The cardinal error of the conduct and policy of the Home Office is its apparent failure to distinguish between spies who in time of peace are in continual communication with their Government and spies, planted for war purposes only, who will reveal their presence at a critical moment.
The first class of spies is more easily detected than the second; and it is only the first class with which Mr McKenna’s report is directly concerned. The second class are now the more immediately dangerous, and the Home Office hardly seems to believe in their existence. The French Government has learned by bitter experience that they are not a myth and that they cannot be safely ignored.

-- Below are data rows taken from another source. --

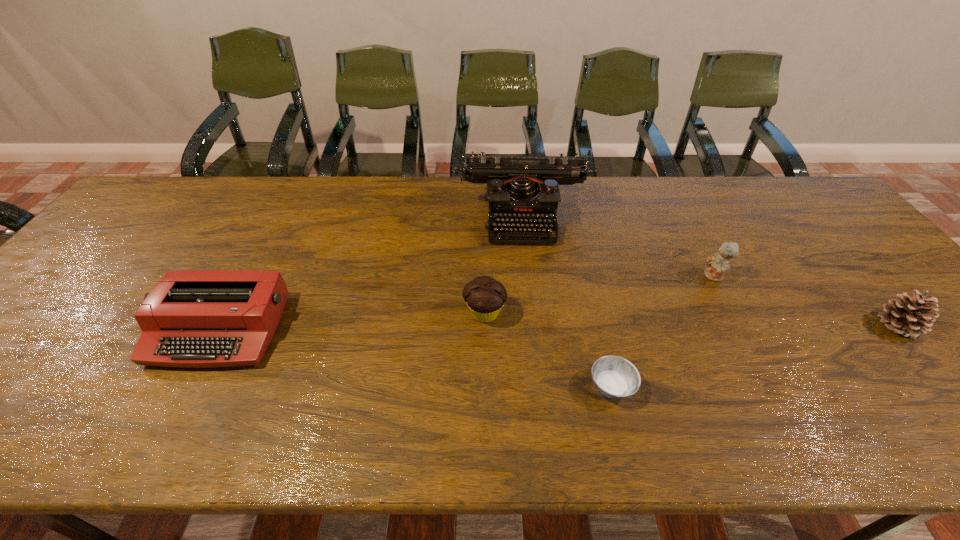 Find the location of a particular element. The width and height of the screenshot is (960, 540). the tallest object is located at coordinates (524, 190).

Locate an element on the screen. The image size is (960, 540). the taller typewriter is located at coordinates (524, 190).

Identify the location of the second farthest object. This screenshot has height=540, width=960. (718, 263).

Image resolution: width=960 pixels, height=540 pixels. I want to click on the fifth object from left to right, so click(x=718, y=263).

The image size is (960, 540). I want to click on pinecone, so click(x=910, y=316).

This screenshot has height=540, width=960. Find the location of `muffin`. muffin is located at coordinates (485, 296).

Find the location of `the nearer typewriter`. the nearer typewriter is located at coordinates (199, 318).

The height and width of the screenshot is (540, 960). What are the coordinates of `the leftmost object` in the screenshot? It's located at (199, 318).

Find the location of a particular element. The width and height of the screenshot is (960, 540). ashtray is located at coordinates click(614, 377).

At what (x,y) coordinates should I click in order to perform the action: click on free location located 0.080m on the keyboard of the right typewriter. Please return your answer as a coordinate pair (x, y). The width and height of the screenshot is (960, 540). Looking at the image, I should click on (530, 266). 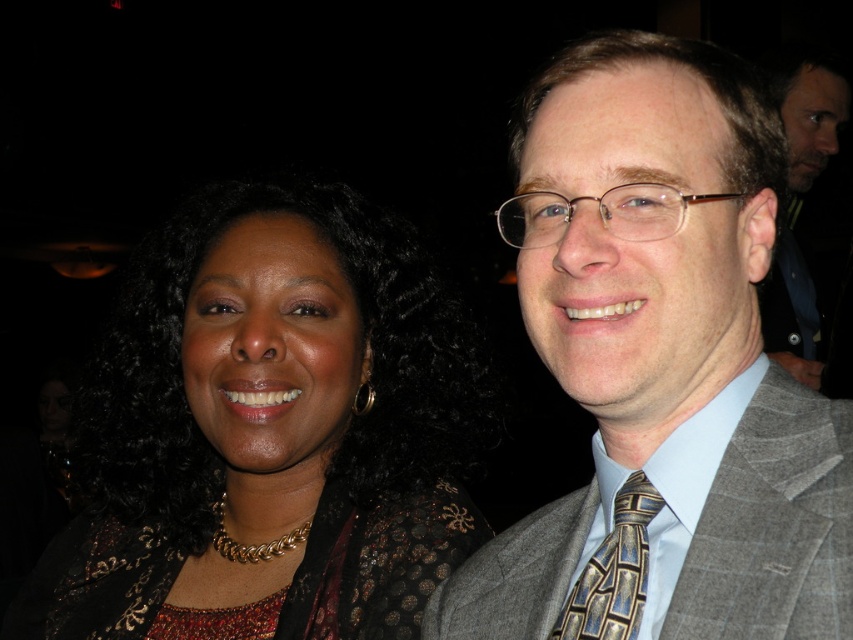 You are a photographer setting up for a group photo. You have two subjects wearing the gray textured suit at center and the gold beaded necklace at center. To ensure both are visible in the frame, which clothing item should you focus on first?

The gray textured suit at center has a lesser height compared to the gold beaded necklace at center, so you should focus on the gold beaded necklace at center first to ensure it is in frame.

You are standing at the camera position taking a photo of two people. You want to adjust your position to be exactly 1 meter away from the point at coordinates point (233,525). Is your current position already within the desired distance?

The distance between point (233,525) and the camera is 1.01 meters, which is slightly more than 1 meter. Therefore, you need to move closer by approximately 1 centimeter to achieve the desired distance. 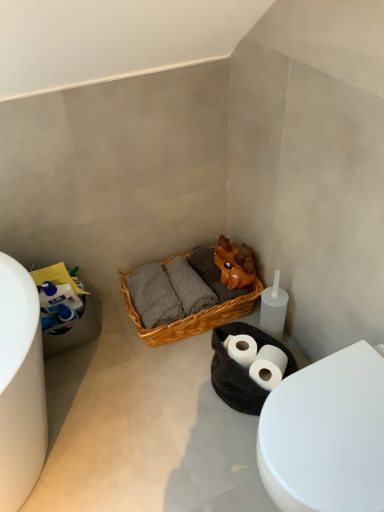 The image size is (384, 512). Identify the location of free space above white glossy toilet at lower right (from a real-world perspective). (337, 419). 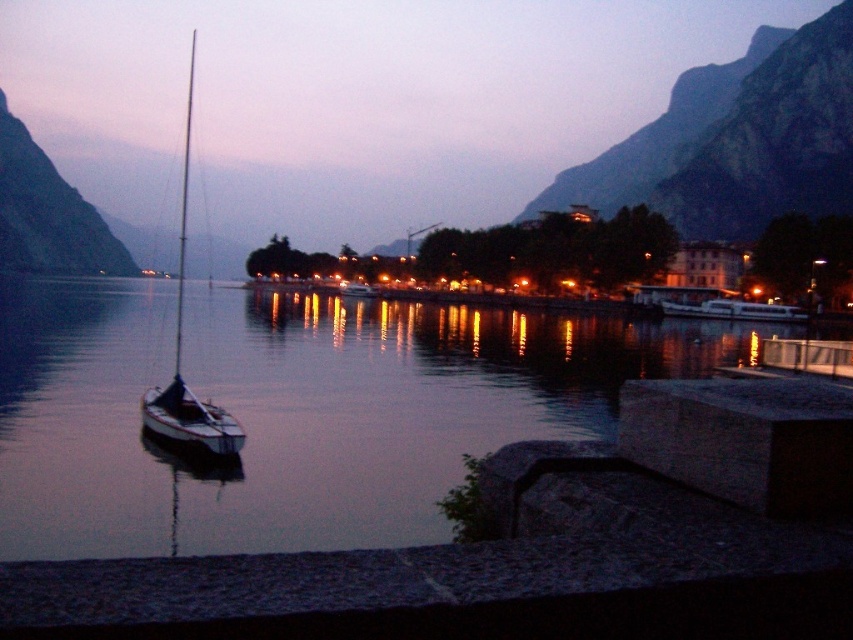 Question: In this image, where is smooth water at center located relative to white matte sailboat at left?

Choices:
 (A) right
 (B) left

Answer: (A)

Question: Which object is farther from the camera taking this photo?

Choices:
 (A) white matte sailboat at left
 (B) green rock mountain at left
 (C) smooth water at center
 (D) rugged stone mountain at upper right

Answer: (B)

Question: Observing the image, what is the correct spatial positioning of rugged stone mountain at upper right in reference to white matte sailboat at left?

Choices:
 (A) below
 (B) above

Answer: (B)

Question: Is smooth water at center in front of rugged stone mountain at upper right?

Choices:
 (A) no
 (B) yes

Answer: (B)

Question: Estimate the real-world distances between objects in this image. Which object is closer to the white matte sailboat at left?

Choices:
 (A) rugged stone mountain at upper right
 (B) smooth water at center

Answer: (B)

Question: Which object appears closest to the camera in this image?

Choices:
 (A) green rock mountain at left
 (B) white matte sailboat at left

Answer: (B) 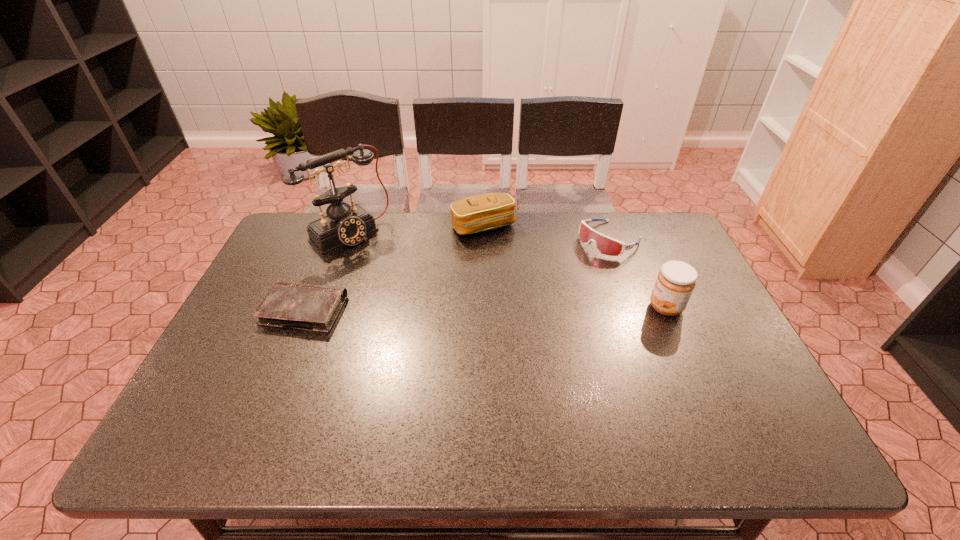 What are the coordinates of `free space on the desktop that is between the shortest object and the jam and is positioned on the front-facing side of the fourth tallest object` in the screenshot? It's located at (506, 309).

Locate an element on the screen. The height and width of the screenshot is (540, 960). vacant space on the desktop that is between the diary and the second tallest object and is positioned on the dial of the telephone is located at coordinates (434, 309).

This screenshot has width=960, height=540. I want to click on free space on the desktop that is between the shortest object and the fourth shortest object and is positioned on the zipper side of the third object from right to left, so click(529, 308). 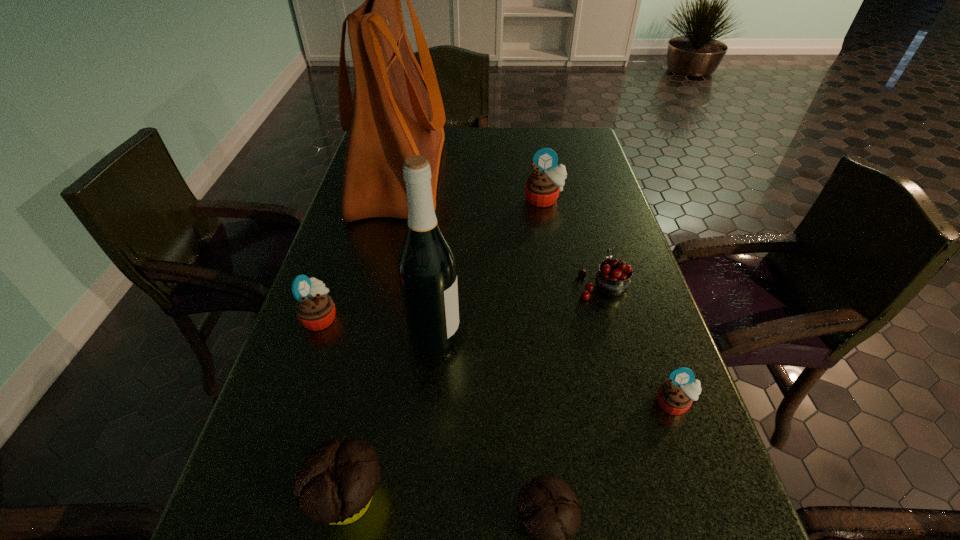 This screenshot has width=960, height=540. Identify the location of the tallest object. (396, 112).

Locate an element on the screen. This screenshot has height=540, width=960. shopping bag is located at coordinates (396, 112).

The width and height of the screenshot is (960, 540). Identify the location of the seventh shortest object. (427, 269).

Find the location of a particular element. wine bottle is located at coordinates (427, 269).

What are the coordinates of `the tallest muffin` in the screenshot? It's located at click(542, 188).

I want to click on the third tallest object, so click(542, 188).

Where is `the second biggest pink muffin`? Image resolution: width=960 pixels, height=540 pixels. the second biggest pink muffin is located at coordinates (315, 310).

Locate an element on the screen. This screenshot has width=960, height=540. the leftmost muffin is located at coordinates (315, 310).

You are a GUI agent. You are given a task and a screenshot of the screen. Output one action in this format:
    pyautogui.click(x=<x>, y=<y>)
    Task: Click on the red cherry
    The image size is (960, 540).
    Given the screenshot: What is the action you would take?
    pyautogui.click(x=613, y=279)

Locate an element on the screen. The image size is (960, 540). the rightmost pink muffin is located at coordinates (675, 396). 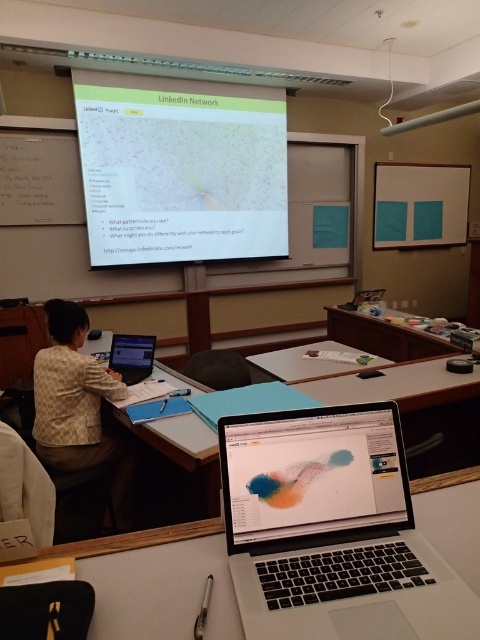 You are a presenter standing at the white plastic table at center. You need to reach the matte black laptop at center to adjust the presentation. Can you comfortably reach it without moving from your current position?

Mr McKenna has only to ask for the widest and most general powers to deal with our secret enemies and they will be granted. If the ordinary machinery of police prosecution and supervision is not adequate, let Mr McKenna boldly ask for the authority he requires, or let him hand over the whole matter to the Admiralty and the War Office.
Happily there are signs that the late report of the Home Office no longer expresses its point of view—that its blind optimism is no real indication of the way in which the Government looks at this grave question. The activity of the police this week has been quite unprecedented; and we must hope, till further knowledge, that this activity has been wisely controlled. Mere fright and fussiness would be even worse than the former inertia.
As to the public, this is another matter on which it is essential that common sense should rule. London will very possibly be visited before long by the Taubes—possibly, too, by the Zeppelins. There is, however not the least excuse for becoming unnerved at the prospect, for insuring heavily against aerial bombs, for preparing elaborately against an aerial state of siege. Anything that might be even distantly described as public alarm at the idea of half-a-dozen small bombs dropped upon the vast bulk of London would be an unpardonable slur upon the sanity and courage of our people. The Admiralty has rightly taken reasonable precautions to make the enterprise as difficult and dangerous as possible to the enemy. But when we hear rumours of insurance offices busy calculating premiums against aerial risk we begin to wonder whether the fear of Zeppelins, like the fear of spies, is not being overdone in some quarters.
Shakespeare, in a magnificent prologue, describes England, when widowed of her army, as “peopled with grandsires, babies and old women”. That is not literally true of England to-day. Let us beware lest someone may chance to fling that quotation at us figuratively and in derision.